President Obama announced that 8 million people signed up for Obamacare on Thursday, just as critics of the law try to downplay the validity of numbers ahead of the 2014 midterm elections. In fact, with every public release of data, conservatives have pressed the Department of Health and Human Services (HHS) to offer more specifics on on just how many of the newly enrolled were actually uninsured and what percentage of beneficiaries paid for their insurance premiums.
Those numbers are still uncertain, though the nation’s largest health insurers report that “15 to 20 percent of its new customers aren’t paying their first premium, which means, as the National Journal’s Sam Baker notes, that “they’re not actually covered.”
Is it concerning that so many people have signed up for insurance without coughing up a dime? Ken Jacobs, who heads the Center for Labor Research and Education at the University of California, Berkeley, doesn’t think so. He argues that the transient nature of the individual market means that some number of people will sign up for insurance and never use it.
“I expect some share of people who enrolled in September, November, December to have income changes or changes in life situation that would affect coverage needs,” he said adding that between one-third and one-half of those who enrolled, “especially in the early part, would have had a life transition, did not need coverage by the time that coverage starts.” Others may have had administrative problems in processing payments or had some change of heart about the insurance product.

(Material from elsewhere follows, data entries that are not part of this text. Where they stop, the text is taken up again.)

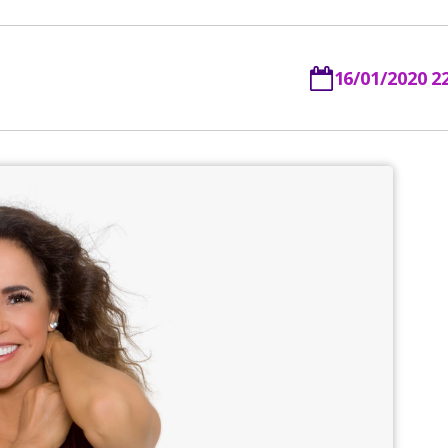
16/01/2020 2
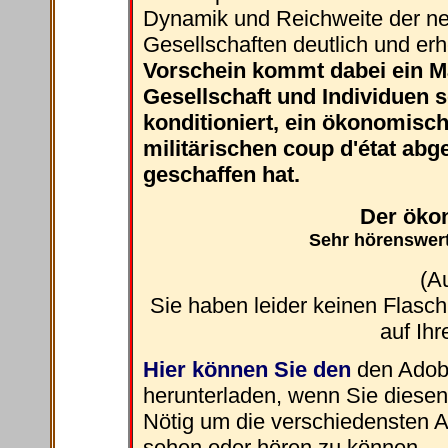
Dynamik und Reichweite der ne
Gesellschaften deutlich und erh
Vorschein kommt dabei ein Ma
Gesellschaft und Individuen 
konditioniert, ein ökonomisch
militärischen coup d'état abg
geschaffen hat.
Der öko
Sehr hörenswert
(A
Sie haben leider keinen Flasc
auf Ihr
Hier können Sie den
den Adob
herunterladen, wenn Sie diesen n
Nötig um die verschiedensten A
sehen oder hören zu können.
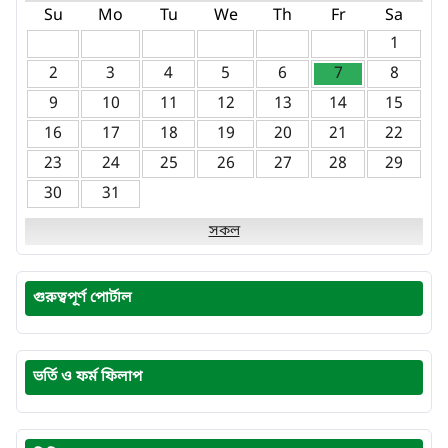
Su
Mo
Tu
We
Th
Fr
Sa
1
2
3
4
5
6
7
8
9
10
11
12
13
14
15
16
17
18
19
20
21
22
23
24
25
26
27
28
29
30
31
সকল
গুরুত্বপূর্ণ পোর্টাল
ভর্তি ও ফর্ম ফিলাপ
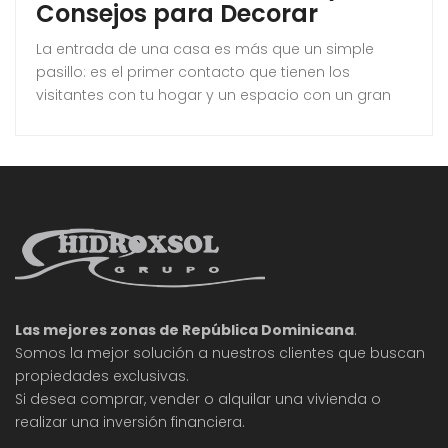
Consejos para Decorar
La entrada de una casa es más que un simple
pasillo: es el primer contacto que tienen los
visitantes con tu hogar y un espacio con un gran
potencial decorativo. Convertirlo en un oasis de
vegetación no requiere grandes obras ni grandes
gastos; con las plantas adecuadas y algunos
consejos, podrás lograr una transformación
notable. La evaluación del espacio exterior
Las mejores zonas de República Dominicana
.
Somos la mejor solución a nuestros clientes que buscan
propiedades exclusivas.
Si desea comprar, vender o alquilar una vivienda o
realizar una inversión financiera.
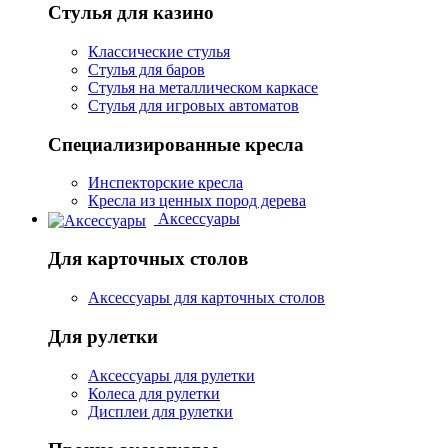
Стулья для казино
Классические стулья
Стулья для баров
Стулья на металлическом каркасе
Стулья для игровых автоматов
Специализированные кресла
Инспекторские кресла
Кресла из ценных пород дерева
Аксессуары
Для карточных столов
Аксессуары для карточных столов
Для рулетки
Аксессуары для рулетки
Колеса для рулетки
Дисплеи для рулетки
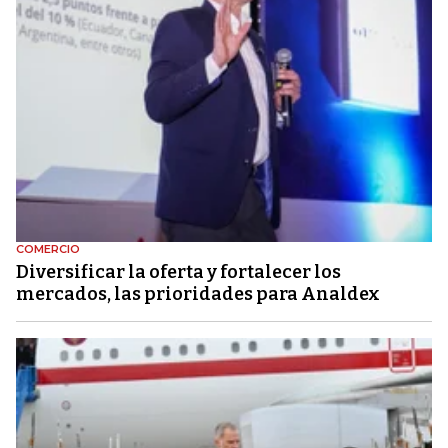
COMERCIO
Diversificar la oferta y fortalecer los
mercados, las prioridades para Analdex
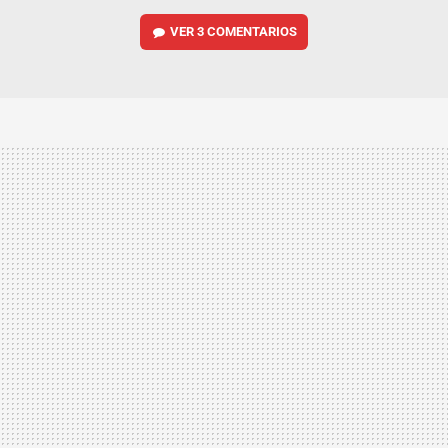
VER
3 COMENTARIOS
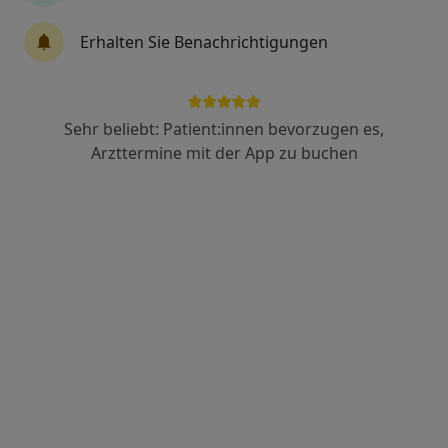
Dr. med. Patricia Schwacha
Erhalten Sie Benachrichtigungen
Augenärztin, Notfallmedizinerin
13 Bewertungen
Sehr beliebt: Patient:innen bevorzugen es,
Zeppelinstr. 21, Tuttlingen
•
Zu Google Maps
Arzttermine mit der App zu buchen
Augenzentrum Tuttlingen
Dieser Arzt bzw. diese Ärztin bietet keine Online-Terminbuchung an diesem Standort an.
Terminanfrage senden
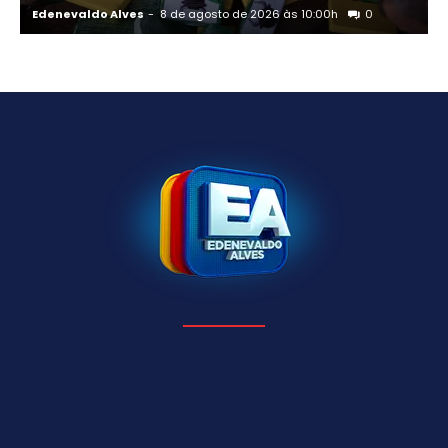
Edenevaldo Alves
-
8 de agosto de 2026 às 10:00h
0
E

The bottom line is that the market experiences fluctuations as people get a job that provides employer-based coverage and choose to leave the exchanges or get married and become dependents on their souse’s insurance. Open enrollment only captures part of the story, Jacobs explained, adding that “people who are coming in are coming in, but some people are leaving.” The labor center just published a study estimating that more than 40 percent of beneficiaries will leave the California exchanges by the following January.
Experience in Massachusetts, which enacted similar reforms in 2006, confirms this tend. “Among individuals, there is a significant increase in the number of individual subscribers in force for one year or less; this represents people ‘jumping’ into and out of coverage” a Massachusetts state report found. Though other factors were present in the Massachusetts market that are not at issue elsewhere in the nation, the churn of individual and small group subscribers is telling. In 2008, 107,343 individual subscribers enrolled, but just 62,282 remained active.